Can you tell me about this?
This statue dates to a period when the Persian Empire controlled Egypt which explains the man's unusual clothing and jewelry. The high skirt tied at the chest is distinctly Persian as is the necklace, called a "torque," featuring ibexes. Despite the Persian garments, this man still wears an Egyptian-style wig and had Egyptian-style features.
Around what time in history did people start destroying the noses in Egyptian art? Because the Sphinx also has its nose removed, correct?
You are correct! We're not sure exactly when the belief originated, but from very early on there was a belief in ancient Egypt that a soul could inhabit a statue, which means that, if you cut off the statue's nose, it could not breathe and the soul couldn't live there any more. Sometimes noses break off due to thousands of years of exposure to the elements as well.
Some scholars speculate that this belief predates the pyramids, so before 2600 BCE.
I’m currently looking at “Egyptian Man in Persian Costume.” It’s so interesting to me how the influx of Persians influenced the style/artistic conventions of Egyptian art during that time period. How do we know the statue is Egyptian? Especially since the piece’s sign says “Provenance not known.”

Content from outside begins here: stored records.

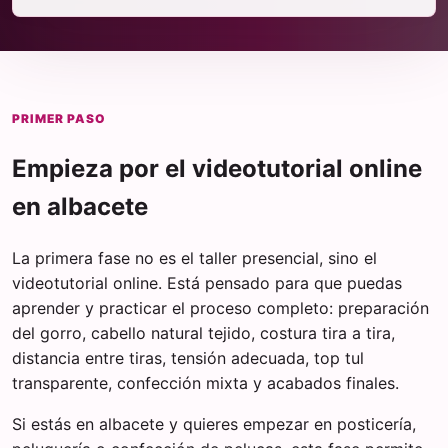
PRIMER PASO
Empieza por el videotutorial online
en albacete
La primera fase no es el taller presencial, sino el
videotutorial online. Está pensado para que puedas
aprender y practicar el proceso completo: preparación
del gorro, cabello natural tejido, costura tira a tira,
distancia entre tiras, tensión adecuada, top tul
transparente, confección mixta y acabados finales.
Si estás en albacete y quieres empezar en posticería,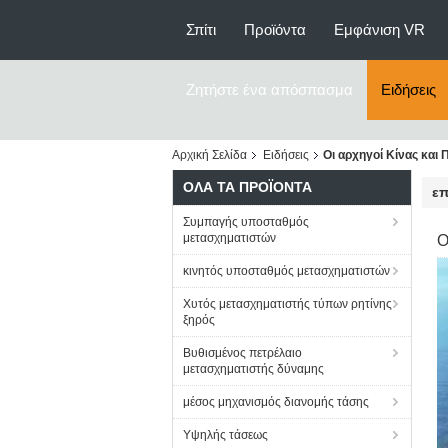
Σπίτι
Προϊόντα
Εμφάνιση VR
Ζητήστε ένα απόσπασμα
Ειδήσεις
Αρχική Σελίδα
Ειδήσεις
Οι αρχηγοί Κίνας και
ΌΛΑ ΤΑ ΠΡΟΪΌΝΤΑ
επ
Συμπαγής υποσταθμός
μετασχηματιστών
Ο
κινητός υποσταθμός μετασχηματιστών
Χυτός μετασχηματιστής τύπων ρητίνης
ξηρός
Βυθισμένος πετρέλαιο
μετασχηματιστής δύναμης
μέσος μηχανισμός διανομής τάσης
Υψηλής τάσεως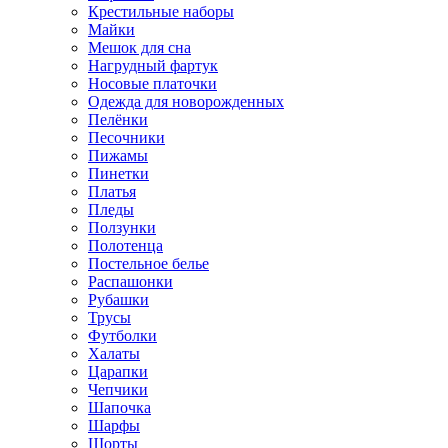
Крестильные наборы
Майки
Мешок для сна
Нагрудный фартук
Носовые платочки
Одежда для новорожденных
Пелёнки
Песочники
Пижамы
Пинетки
Платья
Пледы
Ползунки
Полотенца
Постельное белье
Распашонки
Рубашки
Трусы
Футболки
Халаты
Царапки
Чепчики
Шапочка
Шарфы
Шорты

While the provenance is not known, the man himself has Egyptian style features and an Egyptian style wig. The statue, which dates to the later period of Persian rule in Egypt, therefore shows an Egyptian dressed in Persian clothing, in an Egyptian sculptural style! He was showing his allegiance to Persia while maintaining his identity.
Can we assume that despite the fact that Persians invaded Egypt (which sounds like a somewhat negative series of events), the adoption of dress/style of the Persians by the Egyptians means the Egyptians’ government was seized a result of the invasion?

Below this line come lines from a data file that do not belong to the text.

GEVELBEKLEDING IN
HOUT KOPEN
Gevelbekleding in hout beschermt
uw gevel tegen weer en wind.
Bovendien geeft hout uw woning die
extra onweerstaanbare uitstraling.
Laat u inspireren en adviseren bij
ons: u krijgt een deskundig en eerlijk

Yes, you're right, at this point the Persians conquered and ruled Egypt, accounting for the influence in style of dress of officials. It was a sign of loyalty. By the time this was made, known as the 31st Dynasty, the Persians had conquered and ruled in Egypt once before, losing power and reconquering. This is sometimes referred to as a the Second Persian Period which was only brought to an end by the conquest of Alexander the Great.
What techniques were used to make this?
Like with most Egyptian stone carving, the stone for this statue would have first been quarried using harder stone and bronze chisels. Bronze chisels also would have been used to create the rough shapes of the statue.

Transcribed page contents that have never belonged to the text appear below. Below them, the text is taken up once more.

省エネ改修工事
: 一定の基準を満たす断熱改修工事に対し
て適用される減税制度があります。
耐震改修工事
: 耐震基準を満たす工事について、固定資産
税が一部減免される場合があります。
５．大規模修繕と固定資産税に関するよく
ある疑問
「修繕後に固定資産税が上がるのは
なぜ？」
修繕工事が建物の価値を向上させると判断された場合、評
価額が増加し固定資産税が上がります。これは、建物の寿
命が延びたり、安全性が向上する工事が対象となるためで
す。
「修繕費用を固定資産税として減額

Finally, the details would have been shaped by rubbing with sand and other abbrasives much like we use sand paper today.
This statue is made of granite, which is a relatively hard stone. Therefore, ancient artists would have had to rely a lot on rubbing to be able to shape the stone the way they wanted it.
I don’t know who this is.
Neither do we! With no inscription indicating his name we only know that this man held a relatively high rank, likely a government official, during the time that Persia ruled Egypt.
His garment and necklace are Persian in style, but his headdress in Egyptian. Egypt was a part of the Persian Empire two separate times, but Persia exacted little direct control.
Oh thank you very much.
Do you know what material this statue is made from?
This work is made from granite, a hard stone that the ancient Egyptians used often.
What tools would have been used to make it?
As with most ancient Egyptian sculpture and carving, the rough shapes were created using metal (bronze or copper) chisels. The details and smooth surfaces were created using abrasives.
Is this figure a ruler? Why was he carved in a way that looks half Egyptian and half Persian?
This man is not a ruler, but likely did work for the government. He is shown in Persian clothing because he worked during a time that the Persians controlled Egypt.